[Aztlan] Apocalypto - Review?

Sam Edgerton Samuel.Y.Edgerton at williams.edu
Sat Dec 9 11:01:02 CST 2006


My wife and I too saw "Apocalypto" on national opening night yesterday - we 
could hardly wait! While it's a rip-roaring adventure and loaded with 
violence, I, particularly, didn't think it at all as objectionable as Julia 
found.   Yes, she is right that there are a lot of inaccuracies (but no 
more than in the usual Hollywood historical extravaganzas - remember highly 
touted "Gladiator"?), but I don't at all buy her interpretation of Gibson's 
supposed political "message." Indeed, I also read all the pre-previews in 
the NYTIMES, etc., that sought to reveal suspicious parallels between 
Gibson's pro-ultra-Catholicism, anti-Jewish bigotry, and premonitions of 
civilizational armaggedon.   Perhaps such hints are there, but to me they 
were too covert to take seriously.  The appearance at the very end of the 
movie of a long boat approaching the beach loaded with steel-helmeted 
Spanish conquistadors in the prow and one Franciscan-looking friar holding 
a cross way back in the stern, did not necessarily signal that Gibson was 
preaching that Christianity had at last arrived to save the the Maya from 
primitive savagery.
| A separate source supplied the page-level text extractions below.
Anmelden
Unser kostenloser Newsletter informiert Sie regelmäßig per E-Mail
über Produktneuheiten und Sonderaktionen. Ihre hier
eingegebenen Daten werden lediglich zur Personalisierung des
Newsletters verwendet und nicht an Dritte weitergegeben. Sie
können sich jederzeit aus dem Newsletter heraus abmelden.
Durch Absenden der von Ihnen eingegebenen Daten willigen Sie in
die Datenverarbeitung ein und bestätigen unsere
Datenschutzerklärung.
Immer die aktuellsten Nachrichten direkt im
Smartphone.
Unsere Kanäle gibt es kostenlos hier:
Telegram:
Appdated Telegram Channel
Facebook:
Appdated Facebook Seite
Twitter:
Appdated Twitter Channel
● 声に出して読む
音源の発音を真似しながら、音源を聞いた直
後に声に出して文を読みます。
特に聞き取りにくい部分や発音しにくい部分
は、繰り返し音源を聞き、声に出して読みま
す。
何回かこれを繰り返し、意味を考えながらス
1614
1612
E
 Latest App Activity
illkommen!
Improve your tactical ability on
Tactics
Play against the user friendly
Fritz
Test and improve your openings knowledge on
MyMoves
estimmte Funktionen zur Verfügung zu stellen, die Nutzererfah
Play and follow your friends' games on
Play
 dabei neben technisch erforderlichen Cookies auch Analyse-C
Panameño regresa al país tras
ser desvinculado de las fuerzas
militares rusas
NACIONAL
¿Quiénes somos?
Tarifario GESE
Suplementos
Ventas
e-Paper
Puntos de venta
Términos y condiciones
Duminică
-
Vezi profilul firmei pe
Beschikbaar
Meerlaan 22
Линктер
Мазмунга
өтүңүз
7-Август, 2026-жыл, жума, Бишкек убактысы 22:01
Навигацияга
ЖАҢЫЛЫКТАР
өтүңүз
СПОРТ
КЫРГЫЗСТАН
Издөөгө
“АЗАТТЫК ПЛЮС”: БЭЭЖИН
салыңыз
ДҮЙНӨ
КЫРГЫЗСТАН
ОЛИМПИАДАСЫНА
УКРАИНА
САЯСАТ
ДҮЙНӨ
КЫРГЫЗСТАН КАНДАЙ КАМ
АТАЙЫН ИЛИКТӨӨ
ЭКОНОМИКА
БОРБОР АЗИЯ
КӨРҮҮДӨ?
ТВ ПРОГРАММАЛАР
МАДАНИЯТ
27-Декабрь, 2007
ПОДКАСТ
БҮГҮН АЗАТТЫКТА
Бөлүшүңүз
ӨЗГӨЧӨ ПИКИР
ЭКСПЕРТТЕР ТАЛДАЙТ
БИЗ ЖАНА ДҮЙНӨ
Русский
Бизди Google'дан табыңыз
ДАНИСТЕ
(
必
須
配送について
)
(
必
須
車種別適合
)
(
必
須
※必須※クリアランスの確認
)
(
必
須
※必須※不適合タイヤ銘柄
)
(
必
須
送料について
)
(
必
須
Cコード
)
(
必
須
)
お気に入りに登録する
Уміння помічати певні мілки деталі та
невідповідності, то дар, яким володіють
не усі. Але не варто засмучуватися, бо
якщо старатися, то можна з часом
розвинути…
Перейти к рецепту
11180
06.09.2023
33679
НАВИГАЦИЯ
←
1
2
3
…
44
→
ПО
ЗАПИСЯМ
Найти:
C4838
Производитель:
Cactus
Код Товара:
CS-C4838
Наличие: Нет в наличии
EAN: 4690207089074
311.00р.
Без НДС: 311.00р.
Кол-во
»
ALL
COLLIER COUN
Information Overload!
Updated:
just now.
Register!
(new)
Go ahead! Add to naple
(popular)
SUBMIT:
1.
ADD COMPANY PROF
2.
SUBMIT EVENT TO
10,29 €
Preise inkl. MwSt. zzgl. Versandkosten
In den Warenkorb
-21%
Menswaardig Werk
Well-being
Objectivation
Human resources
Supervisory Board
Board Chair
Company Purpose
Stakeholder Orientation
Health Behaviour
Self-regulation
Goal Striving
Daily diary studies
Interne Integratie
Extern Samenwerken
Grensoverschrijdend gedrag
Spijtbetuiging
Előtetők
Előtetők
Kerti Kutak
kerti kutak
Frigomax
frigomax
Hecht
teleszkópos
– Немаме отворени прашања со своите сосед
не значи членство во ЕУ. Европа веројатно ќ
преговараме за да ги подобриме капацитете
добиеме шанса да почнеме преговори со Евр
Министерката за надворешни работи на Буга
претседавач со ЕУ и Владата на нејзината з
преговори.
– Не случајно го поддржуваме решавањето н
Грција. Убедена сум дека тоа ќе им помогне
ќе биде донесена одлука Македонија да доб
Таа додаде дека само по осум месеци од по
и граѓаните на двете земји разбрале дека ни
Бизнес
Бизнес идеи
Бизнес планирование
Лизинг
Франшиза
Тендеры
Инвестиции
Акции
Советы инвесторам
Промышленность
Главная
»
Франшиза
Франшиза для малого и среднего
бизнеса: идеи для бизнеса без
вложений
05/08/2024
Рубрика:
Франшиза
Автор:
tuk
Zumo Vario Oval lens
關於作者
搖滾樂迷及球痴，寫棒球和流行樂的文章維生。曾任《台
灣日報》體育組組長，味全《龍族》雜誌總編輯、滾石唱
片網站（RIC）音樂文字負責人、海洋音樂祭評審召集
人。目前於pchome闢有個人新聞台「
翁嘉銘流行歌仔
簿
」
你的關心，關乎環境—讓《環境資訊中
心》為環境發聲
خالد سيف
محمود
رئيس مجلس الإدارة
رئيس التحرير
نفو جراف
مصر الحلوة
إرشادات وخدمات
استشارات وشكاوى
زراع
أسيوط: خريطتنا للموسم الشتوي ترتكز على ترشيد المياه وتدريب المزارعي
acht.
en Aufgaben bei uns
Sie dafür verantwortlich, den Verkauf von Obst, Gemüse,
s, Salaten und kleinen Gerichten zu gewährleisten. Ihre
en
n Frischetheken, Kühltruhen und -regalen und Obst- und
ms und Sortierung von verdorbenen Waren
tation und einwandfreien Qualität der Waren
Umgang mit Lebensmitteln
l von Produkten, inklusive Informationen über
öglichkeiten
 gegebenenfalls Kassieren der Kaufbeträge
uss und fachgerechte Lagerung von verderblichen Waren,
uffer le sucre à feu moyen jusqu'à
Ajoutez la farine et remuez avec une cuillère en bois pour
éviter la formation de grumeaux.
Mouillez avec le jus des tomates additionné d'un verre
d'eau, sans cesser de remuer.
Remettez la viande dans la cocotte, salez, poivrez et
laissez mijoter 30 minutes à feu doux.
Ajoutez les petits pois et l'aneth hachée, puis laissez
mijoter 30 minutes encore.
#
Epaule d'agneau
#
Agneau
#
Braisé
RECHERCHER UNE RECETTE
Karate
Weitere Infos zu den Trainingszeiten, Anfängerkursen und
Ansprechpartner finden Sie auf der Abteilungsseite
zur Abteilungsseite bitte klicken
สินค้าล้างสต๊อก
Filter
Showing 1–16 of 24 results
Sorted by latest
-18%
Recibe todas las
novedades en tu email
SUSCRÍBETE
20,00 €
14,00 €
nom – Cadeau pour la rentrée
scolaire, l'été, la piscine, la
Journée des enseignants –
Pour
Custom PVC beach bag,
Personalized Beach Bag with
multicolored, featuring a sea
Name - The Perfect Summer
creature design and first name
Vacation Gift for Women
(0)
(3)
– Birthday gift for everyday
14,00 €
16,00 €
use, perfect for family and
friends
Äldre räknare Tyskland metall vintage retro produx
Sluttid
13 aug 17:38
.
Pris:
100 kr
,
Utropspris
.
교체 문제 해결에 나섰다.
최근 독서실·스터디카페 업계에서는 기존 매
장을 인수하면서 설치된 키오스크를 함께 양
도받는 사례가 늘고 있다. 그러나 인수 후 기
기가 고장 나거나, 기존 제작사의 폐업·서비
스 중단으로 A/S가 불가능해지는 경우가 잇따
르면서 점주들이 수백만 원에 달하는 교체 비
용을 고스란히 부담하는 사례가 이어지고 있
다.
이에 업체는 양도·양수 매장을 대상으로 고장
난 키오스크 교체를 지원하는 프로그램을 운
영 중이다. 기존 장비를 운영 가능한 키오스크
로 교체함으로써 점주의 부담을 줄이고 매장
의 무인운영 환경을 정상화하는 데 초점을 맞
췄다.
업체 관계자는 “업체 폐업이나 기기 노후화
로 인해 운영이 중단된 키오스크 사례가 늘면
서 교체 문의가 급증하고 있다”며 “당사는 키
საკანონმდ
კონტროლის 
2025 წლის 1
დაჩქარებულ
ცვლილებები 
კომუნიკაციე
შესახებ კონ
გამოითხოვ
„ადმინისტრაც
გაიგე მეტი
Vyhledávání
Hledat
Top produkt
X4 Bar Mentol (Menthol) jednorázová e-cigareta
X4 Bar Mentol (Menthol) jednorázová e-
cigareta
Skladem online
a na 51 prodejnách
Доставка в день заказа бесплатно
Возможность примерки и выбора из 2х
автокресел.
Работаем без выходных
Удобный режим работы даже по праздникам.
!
In fact as Jaguar Paw and his attractive wife and baby 
children eye the strange galleons off shore, he simply says to her, "Let us 
return to the forest, and begin our life anew!" After their horrendous 
experiences that make up most of the film's story, that's a nice finish 
line  that simply reiterates the eternal human quest for peace and 
survival, and hardly implies some hidden Christian agenda. Sometimes such 
an innocent statement of hope, is just an innocent statement of 
hope!  However, it did strike me that Gibson's movie really isn't about the 
Maya at all, especially since it was filmed in Veracruz jungle and not the 
scrubby Yucatan. Had he labelled it a story of conflict between the 
Huastecs and Aztecs, it would have made more sense geographically, 
chronologically, and even ideologically.
  Sam Edgerton



At 08:37 AM 12/9/2006 -0600, you wrote:

>'Apocalypto' is an insult to Maya culture, one expert says
>An <Art> history professor explains where Mel Gibson got it very, very wrong
>By Chris Garcia
>AMERICAN-STATESMAN FILM WRITER
>Wednesday, December 06, 2006
>As we stagger out of a sneak peek of Mel Gibson's Maya historical thriller 
>"Apocalypto," Julia Guernsey is visibly shaken. She's upset and not a 
>little angry. She barely can contain her disgust, but she also can barely 
>speak. I'm a little worried. Guernsey is an assistant professor in the 
>Department of Art and Art History at the University of Texas. Given her 
>emphasis on pre-Columbian Mesoamerican art and culture, we invited 
>Guernsey along to the preview last week so she could illuminate where 
>Gibson got his history right and where he got it wrong.